The integration of SAM from within
Root.
Management of the output from the jobs for debugging purposes without
using SAM
SAM[I] offers already the possibility of running jobs on a cluster of computers. By talking to the users and the developers of SAM, I have found out that there are still a few issues of interest that are not addressed by the current implementation. The issues I will discuss in this white paper are all within the area of Knowledge and Distributed Intelligence[II] and focus on the use of SAM running jobs on a cluster of computers. Together with discussing the issues, I will propose possible designs to include these features in SAM.
I hope this white paper will be useful to set priorities on the issues discussed and lead to the implementation of some of the features described here.
As a note, a Linux cluster of 2 machines is available to test the developments of SAM discussed here. The cluster uses PBS[III] as batch system; yet, SAM does not implement an adapter to PBS. In order to use the cluster for development, the implementation of such an adapter should be done first.
The
current implementation of SAM allows the user to process only a single dataset
at the time using either a d0framework[IV]
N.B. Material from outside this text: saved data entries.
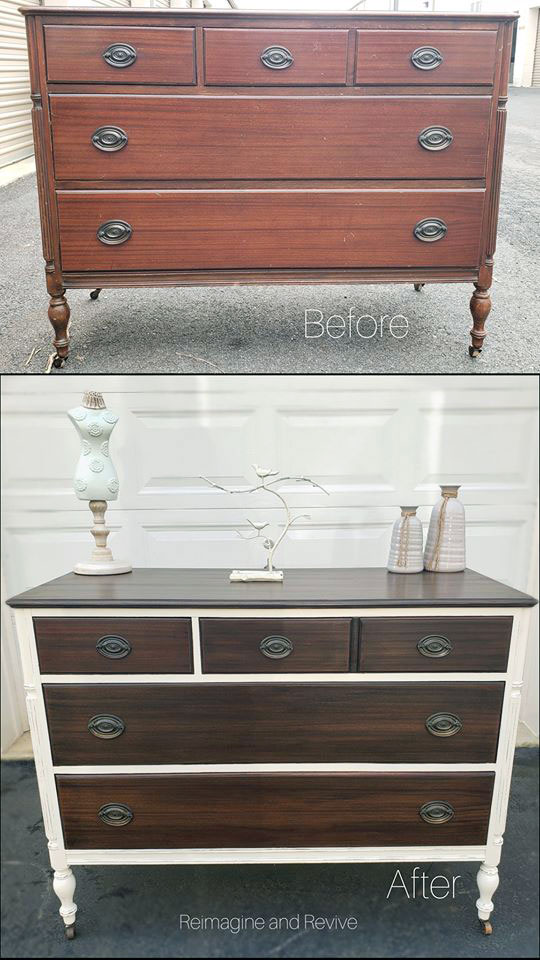 What are the coordinates of `decor` in the screenshot? It's located at (98, 463), (400, 539), (445, 523), (258, 571). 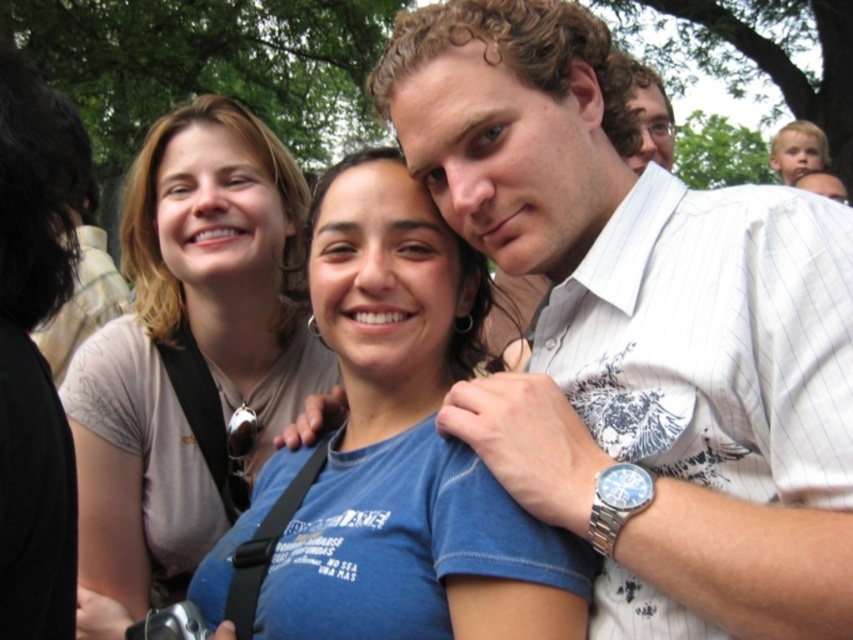 Question: Is matte beige shirt at upper left to the right of matte black glasses at upper center from the viewer's perspective?

Choices:
 (A) no
 (B) yes

Answer: (A)

Question: Which point is closer to the camera taking this photo?

Choices:
 (A) (669, 124)
 (B) (312, 564)

Answer: (B)

Question: Based on their relative distances, which object is nearer to the white pinstriped shirt at center?

Choices:
 (A) matte beige shirt at upper left
 (B) blue cotton shirt at center

Answer: (B)

Question: Which point is farther from the camera taking this photo?

Choices:
 (A) (169, 317)
 (B) (573, 278)
 (C) (653, 70)

Answer: (C)

Question: Can you confirm if white pinstriped shirt at center is positioned below matte black glasses at upper center?

Choices:
 (A) yes
 (B) no

Answer: (A)

Question: Is matte beige shirt at upper left positioned at the back of matte black glasses at upper center?

Choices:
 (A) no
 (B) yes

Answer: (B)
analysis or a shell script. In case the output produced by such a job needs to
be processed further, the human intervention is still needed to organize the
input to the new job and to submit it. This procedure is not efficient, because
the output of the first job may be available at a time when the user cannot
submit the new job. It is also error prone, because the single user must do the
organization of the new input each time “by hand”. This leads to tempting but
wrong methods of treating the files, such as using the files directly from the
SAM cache without notifying SAM to lock them.
It is for
these reasons that a general method of treating multiple phases in a job
submission is desirable. A new command of the family “sam submit” can be
implemented; it could accept a user job plan and an input dataset and treat the
piping from one job to the next automatically.
In order
to implement a robust system, we believe that the files produced at each
intermediate step should be stored in SAM. As a supporting example, let us
consider an analysis made of several steps that accepts in input several files
and produces in output a single histogram. If the files are processed in
parallel in a computer cluster and one of the nodes crashes, the information on
the histogram will be partial. Yet, it may still be of interest and discarding
the whole job may be a too drastic action. To be of any use in the general
case, though, the user should be able to know global information about the
dataset processed, like luminosity, in order to normalize the histogram. By
looking at the composition of the intermediate datasets, the user could
retrieve this kind information.
A drawback to this approach is that at every step a reliable network between the computer cluster, the SAM station, and the central database is needed to use the storage mechanism of SAM. In principle, since all the information for the various phases is processed within the cluster, such a reliable connection is not needed continuously for processing the whole chain. Glitches in the network could be responsible for holding jobs that otherwise would start immediately, without having to wait for the output of the previous jobs to be stored and then redelivered to them via SAM. In order to avoid issues like these, implementing a mechanism for transferring the intermediate information at a deferred time would be desirable.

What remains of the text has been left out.